I don’t fish steelhead in the spring nearly as much as I do in the winter, I don’t like being crowded. I will bushwhack and find little isolated spots for brookies and brownies and have fun with 3 and 4 wt rods all by myself once the season opens. The hardest part for me was reducing the amount of gear I would carry in. Finding a few flies I had enough trust in to bring into the bush was the toughest part of it, since you never really know what the water conditions are going, you need to be versatile. A fly that works in more than one fashion is a huge asset in situations like this. Here are five flies that are easy to tie, will cover just about any situation and should be in your box for the opener.
- The Wooly Bugger
- The Elk Hair Caddis
- The Bead Head Pheasant Tail Nymph
- The Bi-Visible
- The Rabbit Leech
The Wooly Bugger
No surprise this one made the list, it is responsible for the majority of my trout BY FAR, especially in those remote locations where there is limited pressure. But not willing to leave good enough alone, I rarely fish the Bugger in its original pattern. From sizes 12-8 I usually add a silver-black bead to the fly. Nothing huge, just a little flash, and I finish the fly with a hackle collar that is swept back. For brook trout in turbid water I often tie the fly with crystal chenille in the body and a gold cone head. The beauty of the Wooly Bugger is that it can imitate ANYTHING, and fished just about any way imaginable.
The Elk Hair Caddis
A classic, easy to tie, and my personal favourite for top water searching. I can almost always get a rise on an Elk Hair Caddis. It represents more than just a caddis fly if you ask me, and thats why it is so effective. From hoppers to emerging mayflies, like the Wooly Bugger, it is a versatile bait.

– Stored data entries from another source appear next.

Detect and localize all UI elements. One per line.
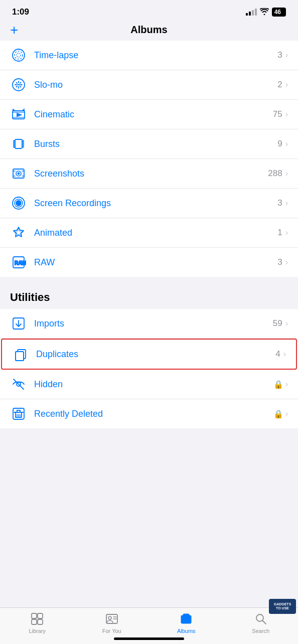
screen-recordings-count: 3 [277, 198, 282, 208]
svg-rect-54 [38, 619, 43, 624]
tab-for-you[interactable]: For You [75, 612, 150, 634]
svg-rect-51 [32, 613, 37, 618]
chevron-icon: › [285, 169, 288, 178]
cinematic-count: 75 [273, 109, 282, 119]
chevron-icon: › [285, 319, 288, 328]
raw-count: 3 [277, 257, 282, 267]
for-you-tab-label: For You [102, 628, 121, 634]
chevron-icon: › [285, 139, 288, 148]
svg-line-10 [17, 86, 18, 87]
main-content: Time-lapse 3 › Slo-mo [0, 41, 298, 478]
utilities-list: Imports 59 › Duplicates 4 › [0, 309, 298, 428]
status-bar: 1:09 46 [0, 0, 298, 20]
add-button[interactable]: + [10, 23, 18, 37]
svg-point-24 [18, 173, 20, 175]
list-item-cinematic[interactable]: Cinematic 75 › [0, 100, 298, 129]
raw-icon: RAW [10, 254, 27, 271]
slomo-icon [10, 76, 27, 93]
screen-recordings-label: Screen Recordings [34, 198, 277, 209]
hidden-lock-icon: 🔒 [273, 380, 283, 389]
tab-library[interactable]: Library [0, 612, 75, 634]
timelapse-icon [10, 47, 27, 64]
svg-line-41 [14, 379, 24, 389]
svg-rect-53 [32, 619, 37, 624]
svg-marker-18 [17, 113, 21, 116]
tab-albums[interactable]: Albums [149, 612, 224, 634]
animated-label: Animated [34, 228, 277, 238]
chevron-icon: › [285, 380, 288, 389]
status-icons: 46 [246, 8, 286, 17]
albums-tab-icon [179, 612, 193, 626]
header: + Albums [0, 20, 298, 41]
time-lapse-label: Time-lapse [34, 50, 277, 61]
list-item-time-lapse[interactable]: Time-lapse 3 › [0, 41, 298, 70]
search-tab-label: Search [252, 628, 269, 634]
media-types-list: Time-lapse 3 › Slo-mo [0, 41, 298, 277]
svg-rect-21 [23, 140, 24, 147]
svg-point-2 [17, 53, 21, 57]
imports-count: 59 [273, 318, 282, 329]
screenshots-icon [10, 165, 27, 182]
chevron-icon: › [285, 110, 288, 119]
utilities-section-header: Utilities [0, 277, 298, 309]
raw-label: RAW [34, 257, 277, 268]
bursts-icon [10, 135, 27, 152]
list-item-recently-deleted[interactable]: Recently Deleted 🔒 › [0, 399, 298, 428]
svg-line-9 [20, 83, 21, 84]
list-item-imports[interactable]: Imports 59 › [0, 309, 298, 339]
duplicates-icon [12, 346, 29, 363]
utilities-title: Utilities [10, 291, 50, 303]
duplicates-label: Duplicates [36, 349, 275, 360]
search-tab-icon [254, 612, 268, 626]
albums-tab-label: Albums [177, 628, 196, 634]
chevron-icon: › [285, 409, 288, 418]
imports-label: Imports [34, 318, 273, 329]
cinematic-icon [10, 106, 27, 123]
for-you-tab-icon [105, 612, 119, 626]
list-item-animated[interactable]: Animated 1 › [0, 218, 298, 248]
svg-rect-20 [14, 140, 15, 147]
svg-point-1 [15, 51, 23, 59]
hidden-label: Hidden [34, 379, 273, 390]
svg-text:RAW: RAW [15, 260, 26, 266]
svg-marker-14 [22, 109, 24, 111]
svg-marker-15 [13, 109, 15, 111]
library-tab-icon [30, 612, 44, 626]
recently-deleted-lock-icon: 🔒 [273, 409, 283, 419]
list-item-duplicates[interactable]: Duplicates 4 › [1, 339, 297, 370]
screenshots-count: 288 [268, 169, 282, 179]
list-item-bursts[interactable]: Bursts 9 › [0, 129, 298, 159]
bursts-count: 9 [277, 139, 282, 149]
list-item-screen-recordings[interactable]: Screen Recordings 3 › [0, 189, 298, 218]
chevron-icon: › [283, 350, 286, 359]
animated-icon [10, 224, 27, 241]
slo-mo-label: Slo-mo [34, 80, 277, 90]
wifi-icon [260, 8, 269, 17]
cinematic-label: Cinematic [34, 109, 273, 120]
status-time: 1:09 [12, 7, 29, 17]
list-item-raw[interactable]: RAW RAW 3 › [0, 248, 298, 277]
slo-mo-count: 2 [277, 80, 282, 90]
battery-icon: 46 [272, 8, 286, 17]
chevron-icon: › [285, 199, 288, 208]
tab-search[interactable]: Search [224, 612, 299, 634]
chevron-icon: › [285, 258, 288, 267]
svg-rect-52 [38, 613, 43, 618]
svg-rect-60 [183, 614, 189, 616]
list-item-slo-mo[interactable]: Slo-mo 2 › [0, 70, 298, 100]
library-tab-label: Library [29, 628, 46, 634]
svg-point-56 [108, 616, 111, 619]
duplicates-count: 4 [275, 349, 280, 359]
chevron-icon: › [285, 80, 288, 89]
hidden-icon [10, 376, 27, 393]
page-title: Albums [130, 24, 167, 36]
chevron-icon: › [285, 51, 288, 60]
bursts-label: Bursts [34, 139, 277, 149]
svg-rect-19 [15, 139, 22, 148]
list-item-hidden[interactable]: Hidden 🔒 › [0, 370, 298, 399]
recently-deleted-label: Recently Deleted [34, 409, 273, 419]
screen-recordings-icon [10, 195, 27, 212]
signal-icon [246, 9, 257, 16]
svg-line-12 [20, 86, 21, 87]
list-item-screenshots[interactable]: Screenshots 288 › [0, 159, 298, 189]
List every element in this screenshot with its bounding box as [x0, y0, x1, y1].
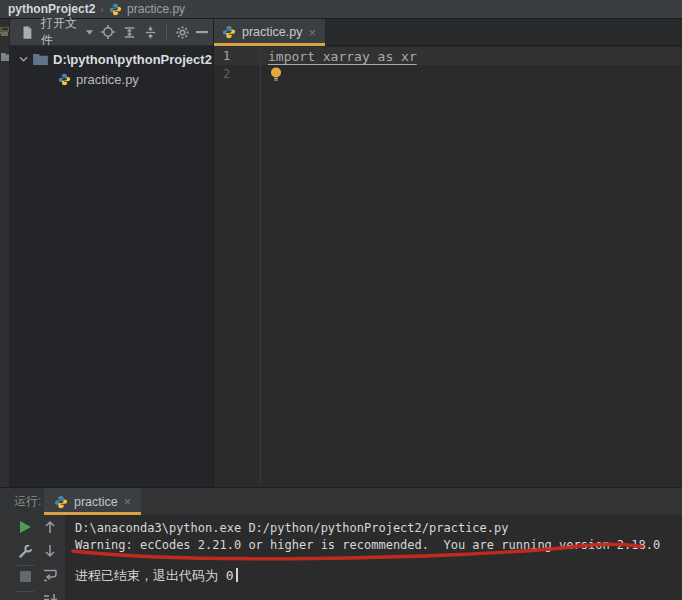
editor-body[interactable]: 1 import xarray as xr 2 [214, 46, 682, 486]
toolbar-divider [166, 25, 167, 40]
run-panel-title: 运行: [0, 493, 44, 510]
open-file-button[interactable]: 打开文件 [39, 15, 95, 49]
breadcrumb-project[interactable]: pythonProject2 [8, 2, 95, 16]
wrench-icon[interactable] [17, 543, 33, 559]
run-tool-window: 运行: practice × [0, 487, 682, 600]
breadcrumb-separator: › [100, 3, 104, 15]
folder-stripe-icon[interactable] [0, 53, 9, 61]
open-file-label: 打开文件 [41, 15, 83, 49]
close-icon[interactable]: × [308, 26, 316, 39]
scroll-to-end-icon[interactable] [42, 593, 58, 600]
python-icon [222, 25, 236, 39]
run-header: 运行: practice × [0, 488, 682, 515]
run-tab-label: practice [74, 495, 118, 509]
code-line-1[interactable]: 1 import xarray as xr [214, 47, 682, 65]
console-command-line: D:\anaconda3\python.exe D:/python/python… [75, 520, 682, 537]
line-number: 2 [214, 67, 260, 81]
settings-gear-icon[interactable] [174, 22, 191, 42]
exit-text: 进程已结束，退出代码为 0 [75, 568, 234, 583]
up-stack-icon[interactable] [42, 519, 58, 535]
tree-file-node[interactable]: practice.py [10, 69, 213, 89]
console-exit-line: 进程已结束，退出代码为 0 [75, 567, 682, 584]
text-caret [236, 568, 238, 582]
breadcrumb: pythonProject2 › practice.py [0, 0, 682, 19]
editor-tab-practice[interactable]: practice.py × [214, 19, 325, 45]
stop-icon[interactable] [17, 568, 33, 584]
code-text-import[interactable]: import xarray as xr [260, 49, 417, 64]
line-number: 1 [214, 49, 260, 63]
soft-wrap-icon[interactable] [42, 567, 58, 583]
dropdown-arrow-icon [86, 30, 93, 35]
code-line-2[interactable]: 2 [214, 65, 682, 83]
editor-tab-strip: practice.py × [214, 19, 682, 46]
toolbar-divider [17, 591, 34, 592]
hide-panel-icon[interactable] [195, 22, 209, 42]
rerun-icon[interactable] [17, 519, 33, 535]
editor: practice.py × 1 import xarray as xr 2 [213, 19, 682, 487]
project-toolbar: 打开文件 [10, 19, 213, 46]
editor-tab-label: practice.py [242, 25, 302, 39]
console-warning-line: Warning: ecCodes 2.21.0 or higher is rec… [75, 537, 682, 554]
tree-root-label: D:\python\pythonProject2 [53, 52, 212, 67]
tree-file-label: practice.py [76, 72, 139, 87]
python-icon [58, 73, 71, 86]
run-console[interactable]: D:\anaconda3\python.exe D:/python/python… [65, 515, 682, 600]
breadcrumb-file[interactable]: practice.py [127, 2, 185, 16]
collapse-all-icon[interactable] [142, 22, 159, 42]
expand-all-icon[interactable] [121, 22, 138, 42]
locate-file-icon[interactable] [99, 22, 117, 42]
tree-root-node[interactable]: D:\python\pythonProject2 [10, 49, 213, 69]
down-stack-icon[interactable] [42, 543, 58, 559]
chevron-down-icon[interactable] [19, 56, 28, 62]
run-tab-practice[interactable]: practice × [44, 488, 141, 515]
python-icon [54, 495, 68, 509]
run-body: D:\anaconda3\python.exe D:/python/python… [0, 515, 682, 600]
folder-icon [33, 53, 48, 65]
project-tool-window-icon[interactable] [0, 27, 9, 37]
run-toolbar [0, 515, 65, 600]
tool-window-stripe [0, 19, 10, 487]
project-tree: D:\python\pythonProject2 practice.py [10, 46, 213, 89]
gutter-divider [260, 46, 261, 486]
lightbulb-icon[interactable] [270, 67, 282, 81]
project-panel: 打开文件 [10, 19, 213, 487]
close-icon[interactable]: × [124, 495, 132, 508]
open-file-icon[interactable] [19, 22, 35, 42]
toolbar-divider [17, 565, 34, 566]
python-icon [109, 3, 122, 16]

The Bead Head Pheasant Tail Nymph
With a gold bead this fly gets down quick, and catches. Again it is one of those versatile flies, from what it represents to the way you can fish it. It is heavy enough to use for czech nymphing in moderate runs, and light enough not to sink an Elk Hair Caddis fly as a dropper.
Like the Wooly Bugger, the Bi-Visible is obscure enough to imitate a variety of things, and the trout seem to always like what ever it is they think it is. I rarely get light sips on this fly, especially when I am skating it. With all the hackle its great as a lead fly, dries quickly with false casts, and can be used during almost any hatch effectively. In a pinch I have cut down the body on the water to create a more mayfly like profile and it saved my day.
The Rabbit Leech
My secret weapon, I almost did not want to add this in, but this site is all about sharing, so hear it goes. A zonker tail, cross cut body, dumbbell eyes, and a a wool or yarn red head. Fish it like a streamer or swing it in the current, it will pull specks out of any pool. But it does not stop there, browns, rainbows, salmon, panfish, pike, muskie, bass and walleye have all fallen victim to this fly. I fish a size eight for all my trout applications with the exception of crystal clear cold water, where I go down to a 10. Any smaller and I feel like the fly looses its allure.
With these five flies, I can tackle just about any situation I run into on opening day. They are easy to tie, durable, and have a proven record to catch fish.